TASK ITEM
Go to the line below containing "studiert, / mit heißem" and print exactly from there through the line containing "Glaube zu einer", both included. Print nothing else.

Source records
****************

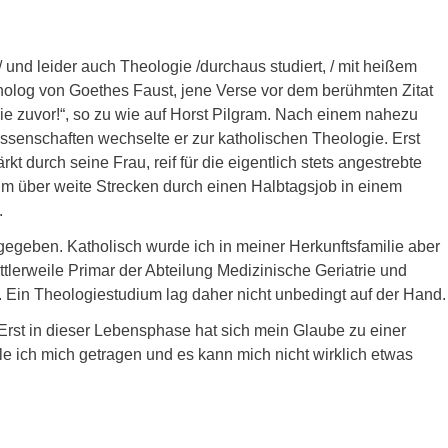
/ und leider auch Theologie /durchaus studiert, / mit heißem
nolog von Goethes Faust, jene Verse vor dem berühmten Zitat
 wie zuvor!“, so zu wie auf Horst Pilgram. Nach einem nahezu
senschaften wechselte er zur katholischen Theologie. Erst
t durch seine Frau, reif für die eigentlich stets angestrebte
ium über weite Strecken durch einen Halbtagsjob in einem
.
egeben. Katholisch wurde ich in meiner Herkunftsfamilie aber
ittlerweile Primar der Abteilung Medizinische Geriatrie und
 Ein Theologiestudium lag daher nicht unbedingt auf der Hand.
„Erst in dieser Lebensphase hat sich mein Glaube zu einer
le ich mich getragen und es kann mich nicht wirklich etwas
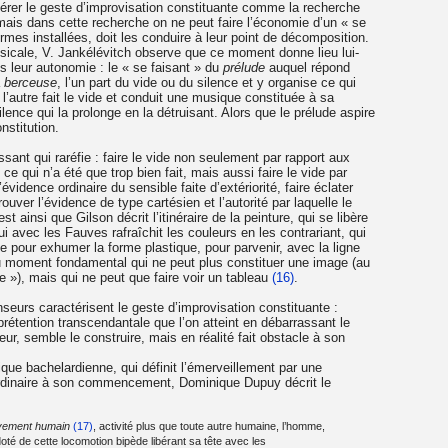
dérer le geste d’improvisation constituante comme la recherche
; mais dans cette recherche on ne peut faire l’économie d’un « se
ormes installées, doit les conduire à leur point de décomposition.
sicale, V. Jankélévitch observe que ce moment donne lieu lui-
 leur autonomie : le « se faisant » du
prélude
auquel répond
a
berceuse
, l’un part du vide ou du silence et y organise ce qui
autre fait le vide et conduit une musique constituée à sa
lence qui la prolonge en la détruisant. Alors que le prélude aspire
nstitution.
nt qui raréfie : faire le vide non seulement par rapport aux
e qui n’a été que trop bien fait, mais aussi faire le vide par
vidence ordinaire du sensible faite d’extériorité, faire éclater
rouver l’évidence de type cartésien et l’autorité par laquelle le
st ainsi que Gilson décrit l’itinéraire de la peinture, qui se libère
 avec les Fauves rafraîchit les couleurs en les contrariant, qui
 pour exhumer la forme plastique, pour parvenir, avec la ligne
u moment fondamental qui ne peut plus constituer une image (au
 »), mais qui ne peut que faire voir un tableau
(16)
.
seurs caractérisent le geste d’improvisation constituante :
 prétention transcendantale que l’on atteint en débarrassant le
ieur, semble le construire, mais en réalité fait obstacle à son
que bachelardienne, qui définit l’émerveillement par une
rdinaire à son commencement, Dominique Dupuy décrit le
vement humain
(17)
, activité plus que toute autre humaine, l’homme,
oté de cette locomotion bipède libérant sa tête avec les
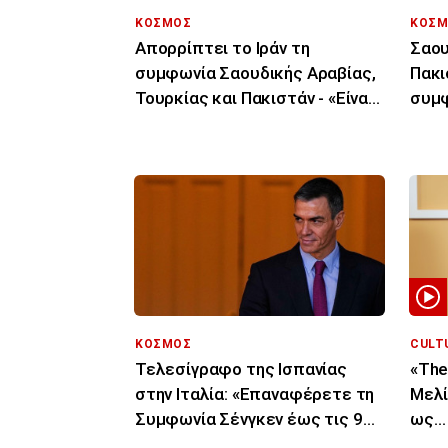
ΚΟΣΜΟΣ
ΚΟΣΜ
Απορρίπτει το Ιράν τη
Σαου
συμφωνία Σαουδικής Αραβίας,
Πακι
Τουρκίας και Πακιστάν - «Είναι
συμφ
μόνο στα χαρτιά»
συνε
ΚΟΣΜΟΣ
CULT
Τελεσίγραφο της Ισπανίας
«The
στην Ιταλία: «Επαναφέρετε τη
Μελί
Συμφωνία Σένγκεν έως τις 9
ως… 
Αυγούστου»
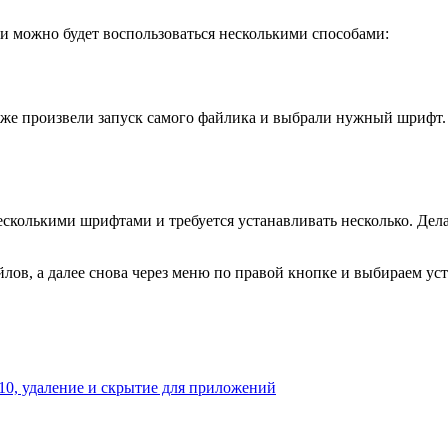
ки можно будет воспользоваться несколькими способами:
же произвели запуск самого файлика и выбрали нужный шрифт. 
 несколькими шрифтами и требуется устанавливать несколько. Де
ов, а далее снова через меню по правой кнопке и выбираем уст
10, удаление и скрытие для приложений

****************

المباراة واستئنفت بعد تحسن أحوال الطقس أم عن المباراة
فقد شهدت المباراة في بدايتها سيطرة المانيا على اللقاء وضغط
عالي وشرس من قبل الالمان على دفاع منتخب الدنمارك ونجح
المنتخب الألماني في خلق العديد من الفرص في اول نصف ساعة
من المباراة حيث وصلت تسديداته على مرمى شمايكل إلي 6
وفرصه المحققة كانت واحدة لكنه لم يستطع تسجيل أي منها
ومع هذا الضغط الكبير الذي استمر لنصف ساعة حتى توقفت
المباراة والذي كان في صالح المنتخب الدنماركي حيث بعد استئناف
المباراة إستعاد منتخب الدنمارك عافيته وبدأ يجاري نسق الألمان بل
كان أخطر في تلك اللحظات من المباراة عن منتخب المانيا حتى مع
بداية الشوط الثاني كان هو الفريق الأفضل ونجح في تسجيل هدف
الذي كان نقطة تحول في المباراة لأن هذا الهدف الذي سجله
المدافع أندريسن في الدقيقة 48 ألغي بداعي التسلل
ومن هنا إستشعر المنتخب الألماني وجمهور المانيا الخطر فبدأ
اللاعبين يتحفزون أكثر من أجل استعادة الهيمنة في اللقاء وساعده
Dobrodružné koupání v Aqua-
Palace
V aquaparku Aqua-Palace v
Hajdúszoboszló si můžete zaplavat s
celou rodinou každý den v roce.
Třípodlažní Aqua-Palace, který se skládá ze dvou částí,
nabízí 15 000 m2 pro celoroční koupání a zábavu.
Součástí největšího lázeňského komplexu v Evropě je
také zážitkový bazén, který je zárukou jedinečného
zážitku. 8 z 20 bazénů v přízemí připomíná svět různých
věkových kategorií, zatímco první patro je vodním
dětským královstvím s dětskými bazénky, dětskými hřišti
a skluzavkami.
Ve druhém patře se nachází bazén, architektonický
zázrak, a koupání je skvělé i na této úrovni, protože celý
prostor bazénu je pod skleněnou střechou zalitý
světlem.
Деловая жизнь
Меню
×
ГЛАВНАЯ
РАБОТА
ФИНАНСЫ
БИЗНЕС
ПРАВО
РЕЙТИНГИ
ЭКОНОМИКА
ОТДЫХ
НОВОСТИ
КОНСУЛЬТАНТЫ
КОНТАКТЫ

****************

TASK SOLUTION
/ und leider auch Theologie /durchaus studiert, / mit heißem
nolog von Goethes Faust, jene Verse vor dem berühmten Zitat
 wie zuvor!“, so zu wie auf Horst Pilgram. Nach einem nahezu
senschaften wechselte er zur katholischen Theologie. Erst
t durch seine Frau, reif für die eigentlich stets angestrebte
ium über weite Strecken durch einen Halbtagsjob in einem
.
egeben. Katholisch wurde ich in meiner Herkunftsfamilie aber
ittlerweile Primar der Abteilung Medizinische Geriatrie und
 Ein Theologiestudium lag daher nicht unbedingt auf der Hand.
„Erst in dieser Lebensphase hat sich mein Glaube zu einer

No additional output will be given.